Isso é dor
A presença que não está em mim
É o que restou da ilusão do puro amor
A dor é forte e assassina, mata e morre
Se escondeu na pele do cordeiro, dentro da boca
Que deu a primeira mordida naquela maçã
De manhã, acordando juntos
Esperando a noite que escureceu, no ódio apareceu
Para os dois, para os três, os cinco ou mais
Erro múltiplo, erros demais
Agora jaz
Faleceu quem não viveu
Foi você, fui eu, fomos nós, e quem atou os tais nós?

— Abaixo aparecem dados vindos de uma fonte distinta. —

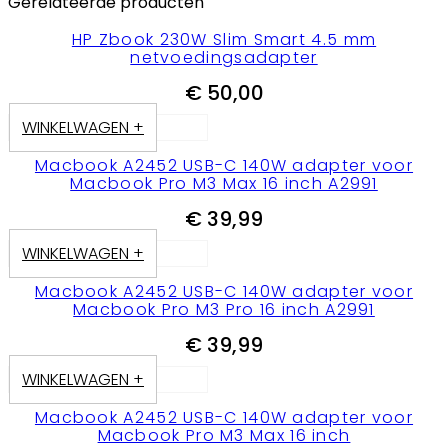
Gerelateerde producten
HP Zbook 230W Slim Smart 4.5 mm
netvoedingsadapter
€
50,00
WINKELWAGEN +
Macbook A2452 USB-C 140W adapter voor
Macbook Pro M3 Max 16 inch A2991
€
39,99
WINKELWAGEN +
Macbook A2452 USB-C 140W adapter voor
Macbook Pro M3 Pro 16 inch A2991
€
39,99
WINKELWAGEN +
Macbook A2452 USB-C 140W adapter voor
Macbook Pro M3 Max 16 inch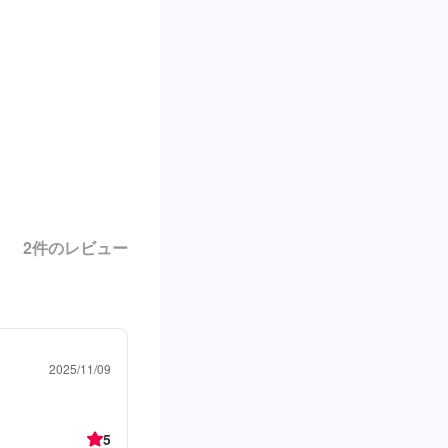
2
件のレビュー
2025/11/09
5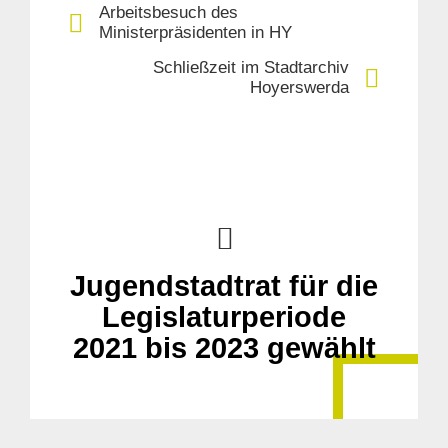
Arbeitsbesuch des
Ministerpräsidenten in HY
Schließzeit im Stadtarchiv
Hoyerswerda
Jugendstadtrat für die
Legislaturperiode
2021 bis 2023 gewählt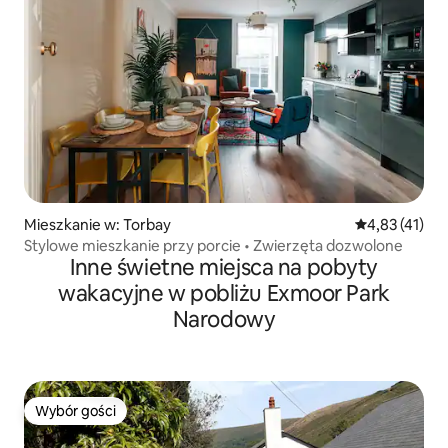
Mieszkanie w: Torbay
Średnia ocena:
4,83 (41)
Stylowe mieszkanie przy porcie • Zwierzęta dozwolone
Inne świetne miejsca na pobyty
wakacyjne w pobliżu Exmoor Park
Narodowy
Wybór gości
Wybór gości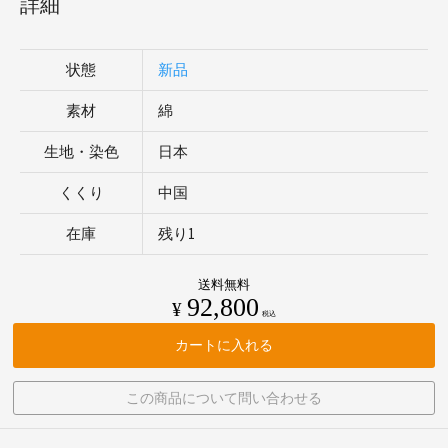
詳細
状態
新品
素材
綿
生地・染色
日本
くくり
中国
在庫
残り1
送料無料
92,800
¥
税込
カートに入れる
この商品について問い合わせる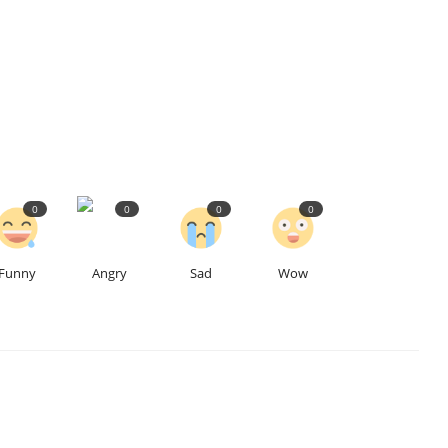
0
0
0
0
Funny
Angry
Sad
Wow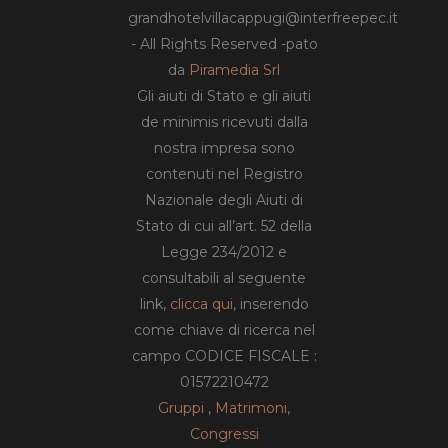
grandhotelvillacappugi@interfreepec.it
- All Rights Reserved -pato
da
Piramedia Srl
Gli aiuti di Stato e gli aiuti
de minimis ricevuti dalla
nostra impresa sono
contenuti nel Registro
Nazionale degli Aiuti di
Stato di cui all’art. 52 della
Legge 234/2012 e
consultabili al seguente
link,
clicca qui
, inserendo
come chiave di ricerca nel
campo CODICE FISCALE :
01572210472
Gruppi
,
Matrimoni
,
Congressi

Pobre de nós, sozinhos, desertos, andarilhos
De uma cor que não coloriu direito
Ficou meio, no meio preto e branco, borrou
Loucura, madrugada, chuva, música
Para os ouvidos mudos, a surdez do grito
O lamento desliza n'algum corpo nu
É o meu, era o seu
Quem éramos?
Se fomos algo que não podíamos ser
Ou queríamos
Essa dor não cola mais
É uma super-cola, gruda pra sempre
Se arrancar, machuca
Machucou, feriu, rasgou
Devolve a maçã mordida
Ilumina a noite escura e canta sem parar
Crianças como eu aprendem rápido como chorar
Experimente tomar delas um presente
É rio imenso e infinito do soro que escorre e não pára
Molha, deixa salgado, amargo
É dor morta, não é puro o amor
Vamos trancar as portas e tentar voar pelas janelas
Pra não mais nos encontrar
Deixar-nos, nos perder de vez
Eu pra rua, você na sua, pra valer
Feridas cicatrizam, sabemos
Mas cutucá-las faz abrir tudo, e tudo lesa
Tudo pesa, nada fica, nada mais nos espera
Tem que doer pra valer a dor
Tem que perder pra ganhar valor
Tem que errar pra sobreviver, se submeter, ser sobra
Enxugar as lágrimas é a melhor maneira, vazios por dentro
Apagar as luzes, abrir os olhos que não enxergam, é cheio lá fora
Cega ela era: a ilusão não vê bem aonde será o fim.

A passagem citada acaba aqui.